Bach Flower Research programme  | UK |   |   

A randomised, double-blind, placebo-controlled trial of a Bach Flower Remedy

N C Armstrong BSc Dphil
E Ernst MD PhD FRCP (Edin)

Exeter University Department of Complementary Medicine

This was a study to test the efficacy of ‘Five Flower Remedy’, also known as ‘Rescue Remedy’, for examination anxiety in healthy university students.

Participants were asked to take 1 to 4 doses of placebo or verum prior to exams.
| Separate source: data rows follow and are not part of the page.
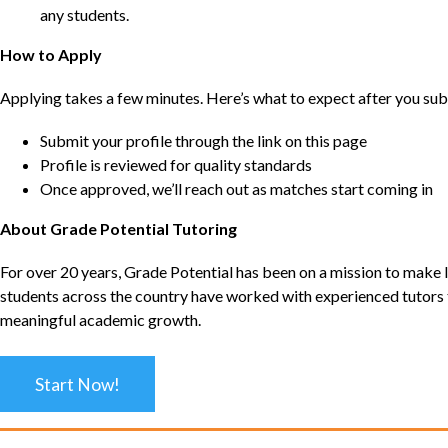
any students.
How to Apply
Applying takes a few minutes. Here’s what to expect after you sub
Submit your profile through the link on this page
Profile is reviewed for quality standards
Once approved, we’ll reach out as matches start coming in
About Grade Potential Tutoring
For over 20 years, Grade Potential has been on a mission to make l
students across the country have worked with experienced tutors t
meaningful academic growth.
Start Now!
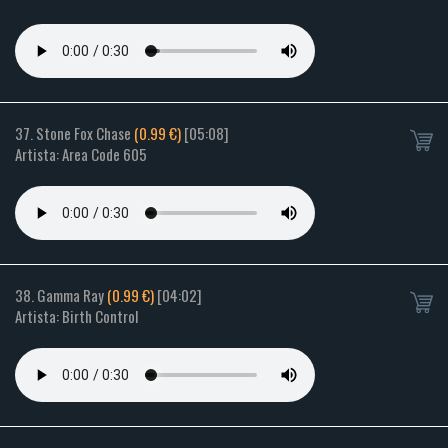
37. Stone Fox Chase
(0.99 €)
[05:08]
Artista: Area Code 605
38. Gamma Ray
(0.99 €)
[04:02]
Artista: Birth Control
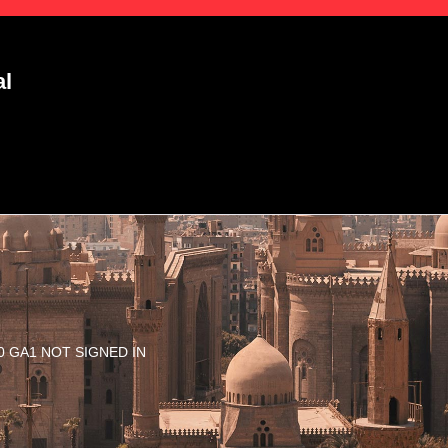
al
3.10 GA1 NOT SIGNED IN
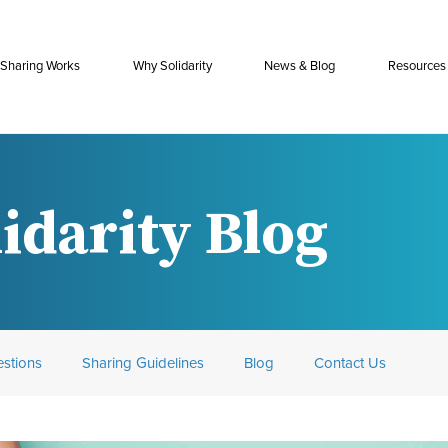
Sharing Works
Why Solidarity
News & Blog
Resources
idarity Blog
stions
Sharing Guidelines
Blog
Contact Us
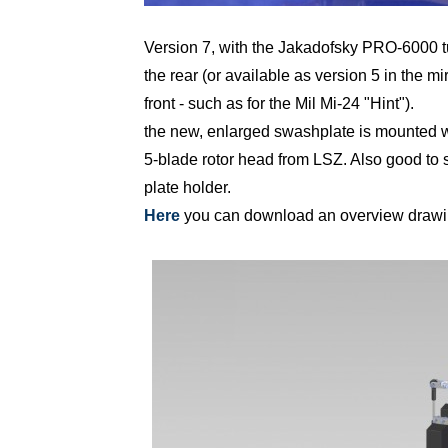
Version 7, with the Jakadofsky PRO-6000 t
the rear (or available as version 5 in the mi
front - such as for the Mil Mi-24 "Hint").
the new, enlarged swashplate is mounted wi
5-blade rotor head from LSZ. Also good to s
plate holder.
Here
you can download an overview drawing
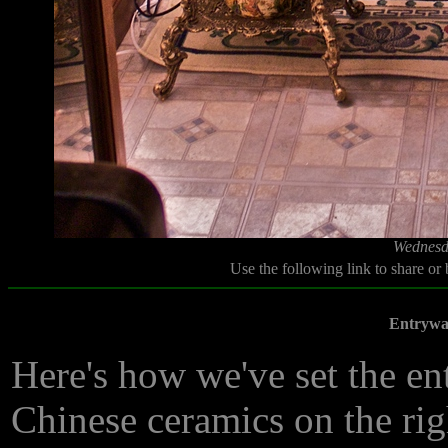
Wednesd
Use the following link to share or
Entrywa
Here's how we've set the e
Chinese ceramics on the ri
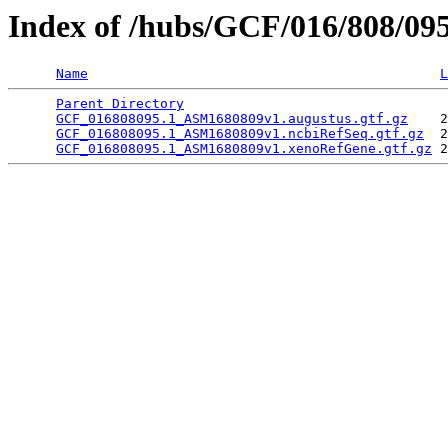
Index of /hubs/GCF/016/808/09
Name
L
Parent Directory
                                 
GCF_016808095.1_ASM1680809v1.augustus.gtf.gz
    2
GCF_016808095.1_ASM1680809v1.ncbiRefSeq.gtf.gz
  2
GCF_016808095.1_ASM1680809v1.xenoRefGene.gtf.gz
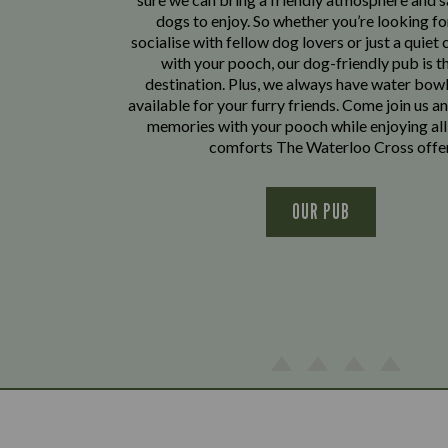
dogs to enjoy. So whether you’re looking fo
socialise with fellow dog lovers or just a quiet 
with your pooch, our dog-friendly pub is t
destination. Plus, we always have water bowl
available for your furry friends. Come join us a
memories with your pooch while enjoying all
comforts The Waterloo Cross offe
OUR PUB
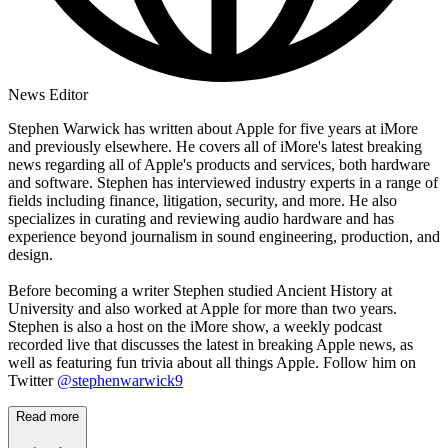
News Editor
Stephen Warwick has written about Apple for five years at iMore
and previously elsewhere. He covers all of iMore's latest breaking
news regarding all of Apple's products and services, both hardware
and software. Stephen has interviewed industry experts in a range of
fields including finance, litigation, security, and more. He also
specializes in curating and reviewing audio hardware and has
experience beyond journalism in sound engineering, production, and
design.
Before becoming a writer Stephen studied Ancient History at
University and also worked at Apple for more than two years.
Stephen is also a host on the iMore show, a weekly podcast
recorded live that discusses the latest in breaking Apple news, as
well as featuring fun trivia about all things Apple. Follow him on
Twitter
@stephenwarwick9
Read more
Various methods were used to measure anxiety through the 7 day trial period.

The trial report concluded that there were no specific effects in treating anxiety under these conditions.

In publishing the results the following was noted:
• Although 100 students were recruited only 45% completed the study.
• ‘On day 3 participants taking the active (verum) remedy reported significantly less anxiety on the ‘VAS’ scale than those in the placebo group.’
• ‘No other statistically significant effects were observed over the study period.’
• No explanation was given for the decision to set a 7 day period for the trial.

A clinical trial which has a group of 45 people is not reliable and yet the authors felt confident to assert that Bach flower remedies are not effective in relieving exam nerves.

The authors stated that ‘this is the most rigorous test of BFRs published so far’ while at the same time saying that ‘the present study failed in a major way’ (in that the sample was so small).

The reported reduction in anxiety on day 3 was simply overlooked or ignored on the grounds that ‘this may simply be the result of multiple comparisons’ and ‘we have no a priori expectation for this finding’.

Surely, we have to ask ourselves whether people experience a benefit from taking a flower essence on day 1, day 3, day 7.